The "green" movement has certainly caught on as its stated objective of conservation and stewardship is a noble one. It is, however, only able to do so as new opportunities for commerce are gradually introduced through traditional channels. We need to keep in mind those that employ us and produce much of what we've built this country on. It is vital not to just suffocate them with a blanket of regulation while we nudge those that aren't taking enough care with our shared resources towards better practices. It is also imperative that entire economies don't get founded on thin air. The incentive programs introduced over the past number of years seem to have made a good impact. They have allowed those who have the means and desire the opportunity to opt in. I think that is the key, as with many things. Ideally things would be voluntary.

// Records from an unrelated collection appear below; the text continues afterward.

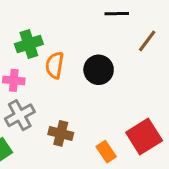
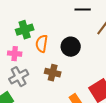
brown cross: (61, 133) -> (53, 73), moved

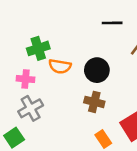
orange semicircle: (42, 44) -> (60, 66), turned -90
brown cross: (53, 73) -> (94, 102), moved

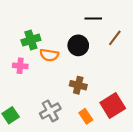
black circle: (97, 70) -> (78, 45), moved
gray cross: (31, 108) -> (50, 111), moved

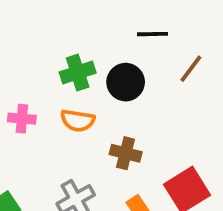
green cross: (31, 40) -> (78, 73), moved
orange semicircle: (49, 55) -> (78, 121), moved

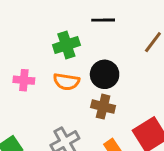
black line: (152, 34) -> (103, 20), moved
black circle: (126, 82) -> (105, 74), moved

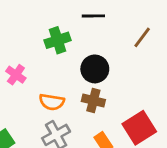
pink cross: (24, 80) -> (16, 75), turned 30
orange semicircle: (66, 82) -> (52, 102), moved

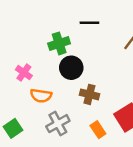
black circle: (95, 69) -> (71, 68), moved
orange semicircle: (52, 102) -> (41, 96), moved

But incentives have their downfalls too, and one could argue that they're too easily exploited. It would be better if the right choice environmentally was also the best business choice. The discrepancy often comes in the realm of priorities.
The issue of priorities is not a small one. With the growing population and demand for both natural resources and man-made ones, there is bound to be some conflict. It needs to be realized that both livelihoods and natural life are equally important and only since the modernization of our society have the two drifted apart. It would be a no-brainer if the same population in urban areas was still farming and ranching. I think that with all the factors at play, there will be need to be concessions on all sides and neither of the polar-opposite players will get exactly what they want. There is a balance and it is not easy to maintain all the time.
We are charged with maintaining this earth as it is put in place to sustain us. The warring sides we're so familiar with come from ignoring the truth of the dependence and importance of both pieces of this ecological dilemma. Those with a passion for the earth's natural beauty in flora and fauna are right to appreciate it and those who are planning and working on ways to meet the demands of humanity are right to try and conquer the very real challenges of providing for people.
I do think the planet is hardy but I also think we need to be conscientious in our management of it. All the while we should also keep in mind there are natural forces far beyond our capabilities that could throw everything into a whole new playing field. Considering how little control of the big picture we have, we can only focus on what is placed within our grasp for the moment.
It would be so nice if everyone could just work together and be open about challenges, mistakes, and new ideas for the future. Perhaps it is happening despite all the politics. Let's hope so, We need more healthy shady groves here in Texas.